Sur cette image, vous avez l’exemple d’une création de design graphique et de design d’espace que l’on a imaginé à Bayeux pour rendre notre espace jeunesse plus sympa. On s’est donné beaucoup de mal pour créer une bibliothèque très aérée mais paradoxalement notre zone jeunesse était un peu serrée et monotone, avec des rayonnages alignés les uns derrière les autres. Du coup, on s’est demandé : comment rendre cet espace plus inspirant ? Comment inciter les enfants à se balader entre les rayonnages ?
Et on a imaginé ce dispositif : un grand jeu de l’oie qui serpente entre les rayonnages. Les cases correspondent aux différents domaines, il y a aussi des petits défis, comme dans un vrai jeu. Les dessins ont été réalisés par Graphéine, une super agence de graphisme, à partir de nos consignes. Et au final, ça marche : cette zone qui pourrait sembler froide et neutre et devenue un parcours ludique où les enfants viennent se balader et jouer. Ça, c’est un exemple concret de nudge.
Le merchandising est la deuxième approche que j’ai envie de vous faire découvrir. C’est une discipline bien connue des commerçants et des spécialiste du marketing qu’on pourrait définir comme l’ensemble des techniques et des savoir-faire qui permettent de favoriser la rencontre entre un client et un produit dans un espace de vente. Le merchandising s’appuie sur des recherches psychologiques ou ethnographiques, ou tout simplement sur l’expérience de terrain.

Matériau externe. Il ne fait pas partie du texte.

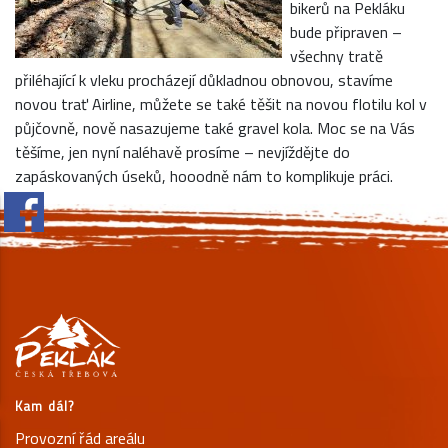
bikerů na Pekláku
bude připraven –
všechny tratě
přiléhající k vleku procházejí důkladnou obnovou, stavíme
novou trať Airline, můžete se také těšit na novou flotilu kol v
půjčovně, nově nasazujeme také gravel kola. Moc se na Vás
těšíme, jen nyní naléhavě prosíme – nevjíždějte do
zapáskovaných úseků, hooodně nám to komplikuje práci.
Kam dál?
Provozní řád areálu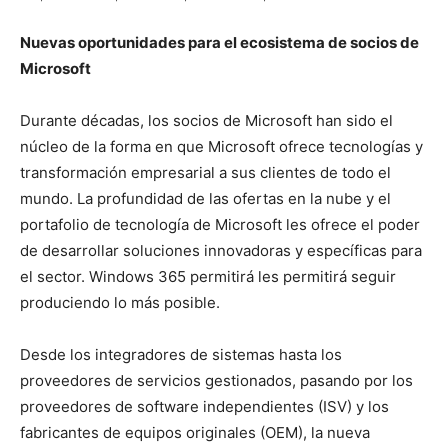
Nuevas oportunidades para el ecosistema de socios de
Microsoft
Durante décadas, los socios de Microsoft han sido el
núcleo de la forma en que Microsoft ofrece tecnologías y
transformación empresarial a sus clientes de todo el
mundo. La profundidad de las ofertas en la nube y el
portafolio de tecnología de Microsoft les ofrece el poder
de desarrollar soluciones innovadoras y específicas para
el sector. Windows 365 permitirá les permitirá seguir
produciendo lo más posible.
Desde los integradores de sistemas hasta los
proveedores de servicios gestionados, pasando por los
proveedores de software independientes (ISV) y los
fabricantes de equipos originales (OEM), la nueva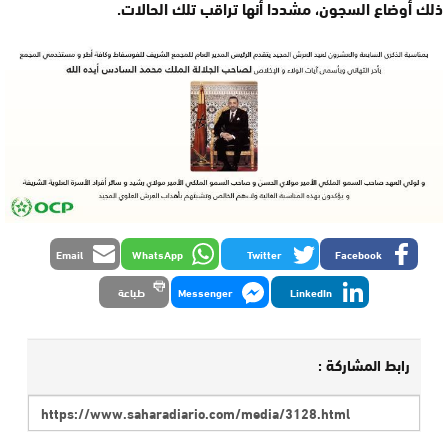
ذلك أوضاع السجون، مشددا أنها تراقب تلك الحالات.
Email
WhatsApp
Twitter
Facebook
LinkedIn
Messenger
طباعة
رابط المشاركة :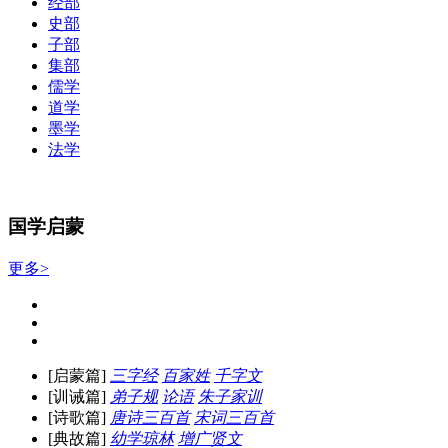
经部
史部
子部
集部
儒学
道学
墨学
法学
国学启蒙
更多>
[启蒙篇]
三字经
百家姓
千字文
[训诫篇]
弟子规
论语
朱子家训
[诗歌篇]
唐诗三百首
宋词三百首
[典故篇]
幼学琼林
增广贤文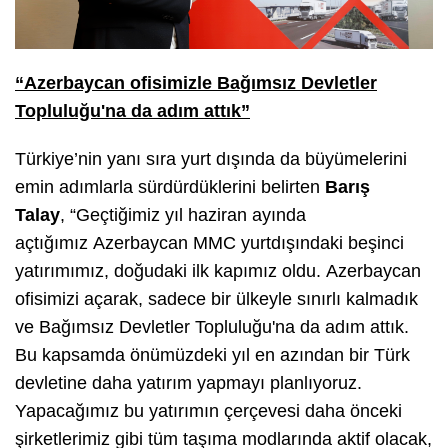
“Azerbaycan ofisimizle Bağımsız Devletler
Topluluğu'na da adım attık”
Türkiye’nin yanı sıra yurt dışında da büyümelerini
emin adımlarla sürdürdüklerini belirten
Barış
Talay
,
“
Geçtiğimiz yıl haziran ayında
açtığımız Azerbaycan MMC yurtdışındaki beşinci
yatırımımız, doğudaki ilk kapımız oldu. Azerbaycan
ofisimizi açarak, sadece bir ülkeyle sınırlı kalmadık
ve Bağımsız Devletler Topluluğu'na da adım attık.
Bu kapsamda önümüzdeki yıl en azından bir Türk
devletine daha yatırım yapmayı planlıyoruz.
Yapacağımız bu yatırımın çerçevesi daha önceki
şirketlerimiz gibi tüm taşıma modlarında aktif olacak,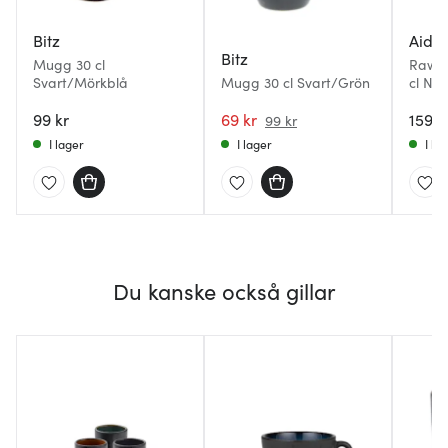
Bitz
Aida
Bitz
Mugg 30 cl
Raw 
Svart/Mörkblå
Mugg 30 cl Svart/Grön
cl No
99 kr
69 kr
159 k
99 kr
I lager
I lager
I la
Du kanske också gillar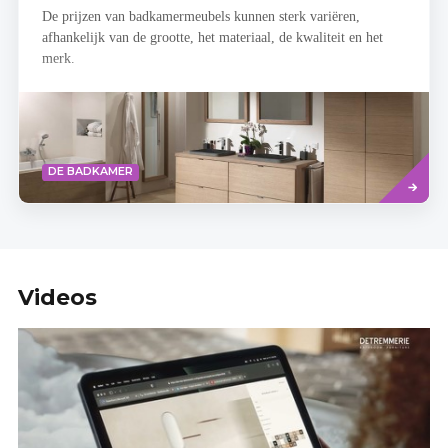
De prijzen van badkamermeubels kunnen sterk variëren,
afhankelijk van de grootte, het materiaal, de kwaliteit en het
merk.
Read
DE BADKAMER
more
Videos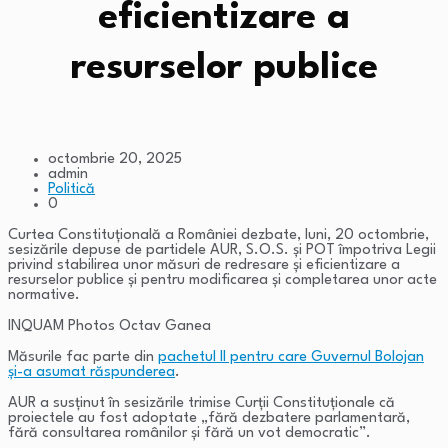
eficientizare a
resurselor publice
octombrie 20, 2025
admin
Politică
0
Curtea Constituţională a României dezbate, luni, 20 octombrie,
sesizările depuse de partidele AUR, S.O.S. şi POT împotriva Legii
privind stabilirea unor măsuri de redresare şi eficientizare a
resurselor publice şi pentru modificarea şi completarea unor acte
normative.
INQUAM Photos Octav Ganea
Măsurile fac parte din
pachetul II pentru care Guvernul Bolojan
și-a asumat răspunderea
.
AUR a susţinut în sesizările trimise Curţii Constituţionale că
proiectele au fost adoptate „fără dezbatere parlamentară,
fără consultarea românilor şi fără un vot democratic”.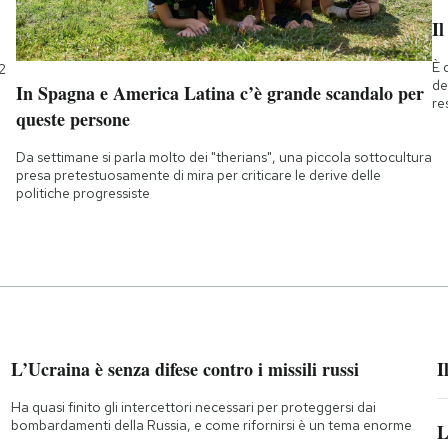
Il
È 
2
de
In Spagna e America Latina c’è grande scandalo per
re
queste persone
Da settimane si parla molto dei "therians", una piccola sottocultura
presa pretestuosamente di mira per criticare le derive delle
politiche progressiste
L’Ucraina è senza difese contro i missili russi
I
Ha quasi finito gli intercettori necessari per proteggersi dai
bombardamenti della Russia, e come rifornirsi è un tema enorme
L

C’est très intéressant, car on dispose d’un corpus avec des dizaines et des dizaines de recommandations qui permettent de rendre des produits visibles, de capter l’attention, de déclencher un acte d’achat. Et beaucoup de ces recommandations sont également pertinentes dans un environnement non commercial où il faut capter l’attention, comme une bibliothèque.
La bibliothèque d’Almere, aux Pays-bas, a été aménagée en suivant des principes de merchandising, et elle ne ressemble pas à une bibliothèque habituelle. L’aménagement rappelle plutôt une grande surface culturelle type Fnac. Là encore on a un espace qui est plus inspirant que la normale : avec des très grandes tables de présentation, beaucoup de facing, des ouvrages en piles, des petits spots lumineux, une signalétique très graphique en top de rayonnage, des assises encastrées dans le mobilier de rangement, etc.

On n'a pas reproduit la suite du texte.